The full set of entries below, restated word for word and stripped of images, is the expected result.

##### Source records

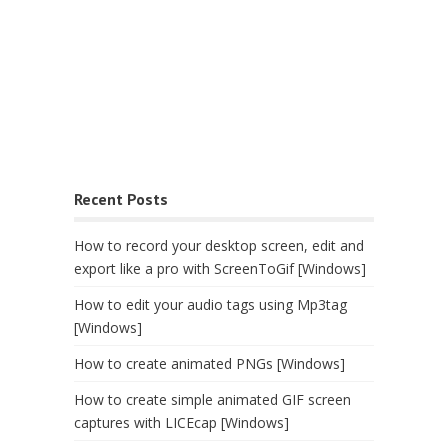
Recent Posts
How to record your desktop screen, edit and
export like a pro with ScreenToGif [Windows]
How to edit your audio tags using Mp3tag
[Windows]
How to create animated PNGs [Windows]
How to create simple animated GIF screen
captures with LICEcap [Windows]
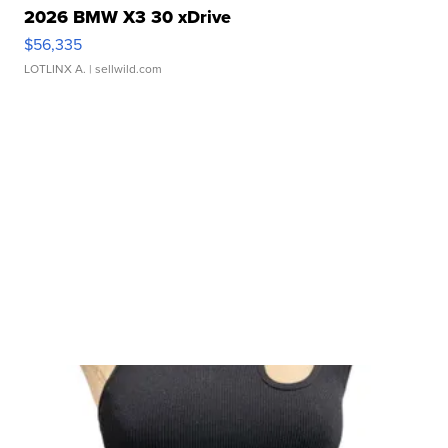
2026 BMW X3 30 xDrive
$56,335
LOTLINX A.
| sellwild.com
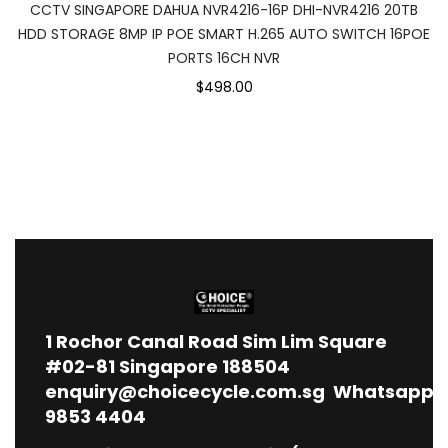
CCTV SINGAPORE DAHUA NVR4216-16P DHI-NVR4216 20TB
HDD STORAGE 8MP IP POE SMART H.265 AUTO SWITCH 16POE
PORTS 16CH NVR
$498.00
1
Rochor Canal Road Sim Lim Square
#02-81 Singapore 188504
enquiry@choicecycle.com.sg
Whatsapp
9853 4404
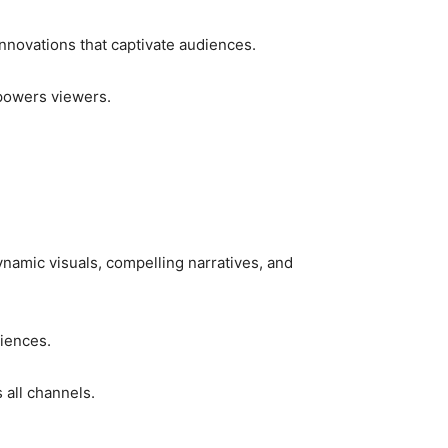
nnovations that captivate audiences.
mpowers viewers.
namic visuals, compelling narratives, and
iences.
 all channels.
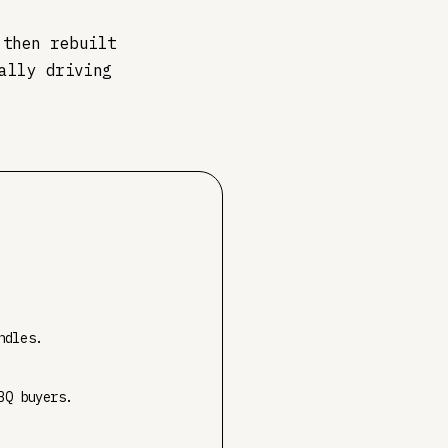
 then rebuilt
ally driving
ndles.
BQ buyers.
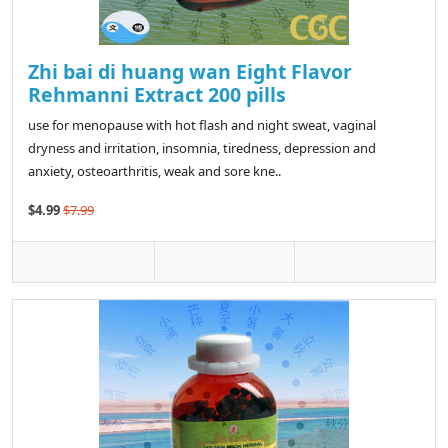
Zhi bai di huang wan Eight Flavor
Rehmanni Extract 200 pills
use for menopause with hot flash and night sweat, vaginal
dryness and irritation, insomnia, tiredness, depression and
anxiety, osteoarthritis, weak and sore kne..
$4.99
$7.99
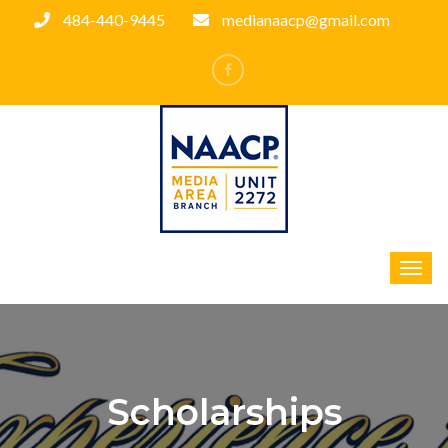
484-440-9445
medianaacp@gmail.com
Scholarships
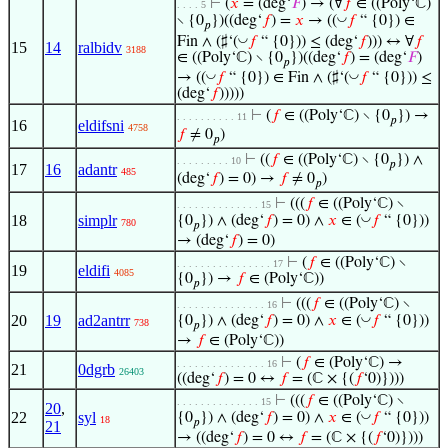
⊢
(
𝑥
= (deg‘
𝐹
) → (∀
𝑓
∈ ((Poly‘ℂ)
. . . . 5
◡
∖ {0
})((deg‘
𝑓
) =
𝑥
→ ((
𝑓
“ {0}) ∈
𝑝
◡
Fin ∧ (♯‘(
𝑓
“ {0})) ≤ (deg‘
𝑓
))) ↔ ∀
𝑓
15
14
ralbidv
3188
∈ ((Poly‘ℂ) ∖ {0
})((deg‘
𝑓
) = (deg‘
𝐹
)
𝑝
◡
◡
→ ((
𝑓
“ {0}) ∈ Fin ∧ (♯‘(
𝑓
“ {0})) ≤
(deg‘
𝑓
)))))
⊢
(
𝑓
∈ ((Poly‘ℂ) ∖ {0
}) →
. . . . . . . . . . 11
𝑝
16
eldifsni
4758
𝑓
≠ 0
)
𝑝
⊢
((
𝑓
∈ ((Poly‘ℂ) ∖ {0
}) ∧
. . . . . . . . . 10
𝑝
17
16
adantr
485
(deg‘
𝑓
) = 0) →
𝑓
≠ 0
)
𝑝
⊢
(((
𝑓
∈ ((Poly‘ℂ) ∖
. . . . . . . . . . . . . . 15
18
simplr
◡
{0
}) ∧ (deg‘
𝑓
) = 0) ∧
𝑥
∈ (
𝑓
“ {0}))
780
𝑝
→ (deg‘
𝑓
) = 0)
⊢
(
𝑓
∈ ((Poly‘ℂ) ∖
. . . . . . . . . . . . . . . . 17
19
eldifi
4085
{0
}) →
𝑓
∈ (Poly‘ℂ))
𝑝
⊢
(((
𝑓
∈ ((Poly‘ℂ) ∖
. . . . . . . . . . . . . . . 16
20
19
ad2antrr
◡
{0
}) ∧ (deg‘
𝑓
) = 0) ∧
𝑥
∈ (
𝑓
“ {0}))
738
𝑝
→
𝑓
∈ (Poly‘ℂ))
⊢
(
𝑓
∈ (Poly‘ℂ) →
. . . . . . . . . . . . . . . 16
21
0dgrb
26403
((deg‘
𝑓
) = 0 ↔
𝑓
= (ℂ × {(
𝑓
‘0)})))
⊢
(((
𝑓
∈ ((Poly‘ℂ) ∖
. . . . . . . . . . . . . . 15
20
,
22
syl
◡
{0
}) ∧ (deg‘
𝑓
) = 0) ∧
𝑥
∈ (
𝑓
“ {0}))
18
𝑝
21
→ ((deg‘
𝑓
) = 0 ↔
𝑓
= (ℂ × {(
𝑓
‘0)})))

##########

#### [Answer for this exercise]
Recent Posts
How to record your desktop screen, edit and
export like a pro with ScreenToGif [Windows]
How to edit your audio tags using Mp3tag
[Windows]
How to create animated PNGs [Windows]
How to create simple animated GIF screen
captures with LICEcap [Windows]
2026 BMW X3 30 xDrive
$56,335
LOTLINX A.
| sellwild.com
CCTV SINGAPORE DAHUA NVR4216-16P DHI-NVR4216 20TB
HDD STORAGE 8MP IP POE SMART H.265 AUTO SWITCH 16POE
PORTS 16CH NVR
$498.00
1
Rochor Canal Road Sim Lim Square
#02-81 Singapore 188504
enquiry@choicecycle.com.sg
Whatsapp
9853 4404
nnovations that captivate audiences.
mpowers viewers.
namic visuals, compelling narratives, and
iences.
 all channels.
 then rebuilt
ally driving
ndles.
BQ buyers.
Zhi bai di huang wan Eight Flavor
Rehmanni Extract 200 pills
use for menopause with hot flash and night sweat, vaginal
dryness and irritation, insomnia, tiredness, depression and
anxiety, osteoarthritis, weak and sore kne..
$4.99
$7.99
484-440-9445
medianaacp@gmail.com
Scholarships
⊢
(
𝑥
= (deg‘
𝐹
) → (∀
𝑓
∈ ((Poly‘ℂ)
. . . . 5
◡
∖ {0
})((deg‘
𝑓
) =
𝑥
→ ((
𝑓
“ {0}) ∈
𝑝
◡
Fin ∧ (♯‘(
𝑓
“ {0})) ≤ (deg‘
𝑓
))) ↔ ∀
𝑓
15
14
ralbidv
3188
∈ ((Poly‘ℂ) ∖ {0
})((deg‘
𝑓
) = (deg‘
𝐹
)
𝑝
◡
◡
→ ((
𝑓
“ {0}) ∈ Fin ∧ (♯‘(
𝑓
“ {0})) ≤
(deg‘
𝑓
)))))
⊢
(
𝑓
∈ ((Poly‘ℂ) ∖ {0
}) →
. . . . . . . . . . 11
𝑝
16
eldifsni
4758
𝑓
≠ 0
)
𝑝
⊢
((
𝑓
∈ ((Poly‘ℂ) ∖ {0
}) ∧
. . . . . . . . . 10
𝑝
17
16
adantr
485
(deg‘
𝑓
) = 0) →
𝑓
≠ 0
)
𝑝
⊢
(((
𝑓
∈ ((Poly‘ℂ) ∖
. . . . . . . . . . . . . . 15
18
simplr
◡
{0
}) ∧ (deg‘
𝑓
) = 0) ∧
𝑥
∈ (
𝑓
“ {0}))
780
𝑝
→ (deg‘
𝑓
) = 0)
⊢
(
𝑓
∈ ((Poly‘ℂ) ∖
. . . . . . . . . . . . . . . . 17
19
eldifi
4085
{0
}) →
𝑓
∈ (Poly‘ℂ))
𝑝
⊢
(((
𝑓
∈ ((Poly‘ℂ) ∖
. . . . . . . . . . . . . . . 16
20
19
ad2antrr
◡
{0
}) ∧ (deg‘
𝑓
) = 0) ∧
𝑥
∈ (
𝑓
“ {0}))
738
𝑝
→
𝑓
∈ (Poly‘ℂ))
⊢
(
𝑓
∈ (Poly‘ℂ) →
. . . . . . . . . . . . . . . 16
21
0dgrb
26403
((deg‘
𝑓
) = 0 ↔
𝑓
= (ℂ × {(
𝑓
‘0)})))
⊢
(((
𝑓
∈ ((Poly‘ℂ) ∖
. . . . . . . . . . . . . . 15
20
,
22
syl
◡
{0
}) ∧ (deg‘
𝑓
) = 0) ∧
𝑥
∈ (
𝑓
“ {0}))
18
𝑝
21
→ ((deg‘
𝑓
) = 0 ↔
𝑓
= (ℂ × {(
𝑓
‘0)})))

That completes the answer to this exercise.